[Excerpted records Boundary: Start]
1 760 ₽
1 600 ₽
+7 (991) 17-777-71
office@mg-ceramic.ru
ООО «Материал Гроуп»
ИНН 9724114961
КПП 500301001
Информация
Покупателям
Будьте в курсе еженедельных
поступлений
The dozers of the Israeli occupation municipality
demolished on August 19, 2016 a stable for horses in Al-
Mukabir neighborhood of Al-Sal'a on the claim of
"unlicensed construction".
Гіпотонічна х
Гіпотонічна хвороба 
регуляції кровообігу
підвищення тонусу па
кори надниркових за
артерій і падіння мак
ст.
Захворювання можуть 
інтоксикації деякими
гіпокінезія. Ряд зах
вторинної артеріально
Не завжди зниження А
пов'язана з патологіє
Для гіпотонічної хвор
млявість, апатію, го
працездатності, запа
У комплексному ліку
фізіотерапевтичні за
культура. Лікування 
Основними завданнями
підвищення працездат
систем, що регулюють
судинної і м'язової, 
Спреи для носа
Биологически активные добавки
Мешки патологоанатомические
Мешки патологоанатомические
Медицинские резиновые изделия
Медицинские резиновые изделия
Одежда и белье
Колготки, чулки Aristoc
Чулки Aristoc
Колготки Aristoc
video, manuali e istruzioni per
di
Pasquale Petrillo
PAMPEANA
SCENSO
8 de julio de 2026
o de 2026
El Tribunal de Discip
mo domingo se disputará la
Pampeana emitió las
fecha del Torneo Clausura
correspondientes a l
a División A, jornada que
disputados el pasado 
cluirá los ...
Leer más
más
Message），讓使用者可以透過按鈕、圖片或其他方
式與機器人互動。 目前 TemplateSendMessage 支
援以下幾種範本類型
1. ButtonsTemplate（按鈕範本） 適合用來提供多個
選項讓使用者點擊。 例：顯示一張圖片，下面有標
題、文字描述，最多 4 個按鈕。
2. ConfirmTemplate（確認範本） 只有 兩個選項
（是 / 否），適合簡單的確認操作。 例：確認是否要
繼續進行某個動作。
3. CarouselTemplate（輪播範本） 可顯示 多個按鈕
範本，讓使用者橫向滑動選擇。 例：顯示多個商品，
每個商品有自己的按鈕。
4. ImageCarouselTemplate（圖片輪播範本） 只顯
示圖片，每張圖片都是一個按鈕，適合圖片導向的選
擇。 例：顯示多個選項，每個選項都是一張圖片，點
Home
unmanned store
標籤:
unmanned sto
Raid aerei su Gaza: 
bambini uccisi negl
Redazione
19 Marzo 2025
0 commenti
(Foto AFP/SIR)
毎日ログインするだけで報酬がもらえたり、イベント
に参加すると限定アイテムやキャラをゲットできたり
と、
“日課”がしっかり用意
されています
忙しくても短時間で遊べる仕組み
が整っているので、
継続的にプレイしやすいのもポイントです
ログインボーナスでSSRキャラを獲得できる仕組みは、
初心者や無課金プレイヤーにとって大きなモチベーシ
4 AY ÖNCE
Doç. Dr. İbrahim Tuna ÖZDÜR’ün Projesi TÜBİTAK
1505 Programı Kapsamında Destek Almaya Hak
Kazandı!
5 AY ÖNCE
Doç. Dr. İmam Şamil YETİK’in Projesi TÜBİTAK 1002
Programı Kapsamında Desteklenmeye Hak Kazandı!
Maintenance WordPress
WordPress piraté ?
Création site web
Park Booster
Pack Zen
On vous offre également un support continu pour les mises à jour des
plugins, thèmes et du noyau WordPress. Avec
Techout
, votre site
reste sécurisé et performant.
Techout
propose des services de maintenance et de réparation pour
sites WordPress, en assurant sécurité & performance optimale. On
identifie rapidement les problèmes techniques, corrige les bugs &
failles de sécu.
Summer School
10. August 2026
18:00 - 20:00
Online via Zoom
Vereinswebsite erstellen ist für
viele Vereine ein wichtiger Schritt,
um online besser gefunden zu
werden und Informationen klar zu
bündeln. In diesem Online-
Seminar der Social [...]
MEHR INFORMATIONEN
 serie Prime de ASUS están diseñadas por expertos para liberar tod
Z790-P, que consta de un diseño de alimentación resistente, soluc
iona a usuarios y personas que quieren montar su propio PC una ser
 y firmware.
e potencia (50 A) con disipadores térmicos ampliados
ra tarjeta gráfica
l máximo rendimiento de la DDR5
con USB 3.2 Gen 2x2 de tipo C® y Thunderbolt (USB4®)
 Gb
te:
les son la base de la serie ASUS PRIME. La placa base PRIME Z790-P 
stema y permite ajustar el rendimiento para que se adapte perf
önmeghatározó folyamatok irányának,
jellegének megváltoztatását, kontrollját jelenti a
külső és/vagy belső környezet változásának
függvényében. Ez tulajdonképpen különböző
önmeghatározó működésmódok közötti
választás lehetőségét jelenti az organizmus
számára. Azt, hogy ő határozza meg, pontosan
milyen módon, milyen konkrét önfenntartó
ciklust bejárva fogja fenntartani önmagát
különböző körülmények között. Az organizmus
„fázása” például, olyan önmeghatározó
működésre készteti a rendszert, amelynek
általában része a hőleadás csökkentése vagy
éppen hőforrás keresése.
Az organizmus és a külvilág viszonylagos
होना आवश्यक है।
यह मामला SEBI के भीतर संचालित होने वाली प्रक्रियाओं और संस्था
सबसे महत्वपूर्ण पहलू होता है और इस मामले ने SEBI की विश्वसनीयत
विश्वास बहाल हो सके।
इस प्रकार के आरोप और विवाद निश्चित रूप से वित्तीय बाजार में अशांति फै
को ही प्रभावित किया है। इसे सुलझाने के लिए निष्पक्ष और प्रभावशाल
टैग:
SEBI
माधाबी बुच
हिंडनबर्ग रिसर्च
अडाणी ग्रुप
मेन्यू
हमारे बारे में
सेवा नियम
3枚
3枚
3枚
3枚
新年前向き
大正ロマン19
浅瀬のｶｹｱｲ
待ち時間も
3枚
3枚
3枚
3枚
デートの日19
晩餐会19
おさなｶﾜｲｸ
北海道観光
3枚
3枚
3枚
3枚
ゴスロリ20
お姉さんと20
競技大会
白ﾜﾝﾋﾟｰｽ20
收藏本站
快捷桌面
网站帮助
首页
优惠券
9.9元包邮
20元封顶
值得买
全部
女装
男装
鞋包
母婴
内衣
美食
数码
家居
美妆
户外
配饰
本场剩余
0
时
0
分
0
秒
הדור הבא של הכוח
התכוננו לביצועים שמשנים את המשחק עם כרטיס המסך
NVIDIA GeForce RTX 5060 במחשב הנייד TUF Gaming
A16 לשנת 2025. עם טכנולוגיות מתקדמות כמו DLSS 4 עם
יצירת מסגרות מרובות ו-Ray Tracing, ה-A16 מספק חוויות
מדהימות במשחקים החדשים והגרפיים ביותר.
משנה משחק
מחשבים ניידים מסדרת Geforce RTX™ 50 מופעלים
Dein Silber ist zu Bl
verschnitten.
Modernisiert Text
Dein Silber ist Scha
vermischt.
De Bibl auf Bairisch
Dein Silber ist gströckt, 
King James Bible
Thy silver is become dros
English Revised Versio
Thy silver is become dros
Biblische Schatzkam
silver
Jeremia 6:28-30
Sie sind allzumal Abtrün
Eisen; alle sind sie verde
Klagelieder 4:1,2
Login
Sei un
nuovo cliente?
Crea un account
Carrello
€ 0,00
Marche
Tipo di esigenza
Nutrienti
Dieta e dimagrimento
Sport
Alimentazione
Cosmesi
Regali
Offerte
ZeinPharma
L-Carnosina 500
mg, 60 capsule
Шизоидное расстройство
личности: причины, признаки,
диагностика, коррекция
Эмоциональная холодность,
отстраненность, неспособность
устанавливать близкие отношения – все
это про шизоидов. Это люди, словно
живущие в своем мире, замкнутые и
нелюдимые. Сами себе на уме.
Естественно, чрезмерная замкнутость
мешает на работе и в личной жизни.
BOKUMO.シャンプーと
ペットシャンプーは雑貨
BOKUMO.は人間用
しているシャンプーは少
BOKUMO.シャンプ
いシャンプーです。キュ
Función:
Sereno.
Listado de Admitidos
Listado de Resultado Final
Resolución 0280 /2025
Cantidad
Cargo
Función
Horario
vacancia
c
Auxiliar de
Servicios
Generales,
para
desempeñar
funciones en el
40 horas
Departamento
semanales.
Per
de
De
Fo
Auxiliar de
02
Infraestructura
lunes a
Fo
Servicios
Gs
[Excerpted records Boundary: End]
◆ **Task to complete**
The reply should hold only the lines from the top of the records through the line that has "Колготки Aristoc", each one exact.

◆ **Task output**
1 760 ₽
1 600 ₽
+7 (991) 17-777-71
office@mg-ceramic.ru
ООО «Материал Гроуп»
ИНН 9724114961
КПП 500301001
Информация
Покупателям
Будьте в курсе еженедельных
поступлений
The dozers of the Israeli occupation municipality
demolished on August 19, 2016 a stable for horses in Al-
Mukabir neighborhood of Al-Sal'a on the claim of
"unlicensed construction".
Гіпотонічна х
Гіпотонічна хвороба 
регуляції кровообігу
підвищення тонусу па
кори надниркових за
артерій і падіння мак
ст.
Захворювання можуть 
інтоксикації деякими
гіпокінезія. Ряд зах
вторинної артеріально
Не завжди зниження А
пов'язана з патологіє
Для гіпотонічної хвор
млявість, апатію, го
працездатності, запа
У комплексному ліку
фізіотерапевтичні за
культура. Лікування 
Основними завданнями
підвищення працездат
систем, що регулюють
судинної і м'язової, 
Спреи для носа
Биологически активные добавки
Мешки патологоанатомические
Мешки патологоанатомические
Медицинские резиновые изделия
Медицинские резиновые изделия
Одежда и белье
Колготки, чулки Aristoc
Чулки Aristoc
Колготки Aristoc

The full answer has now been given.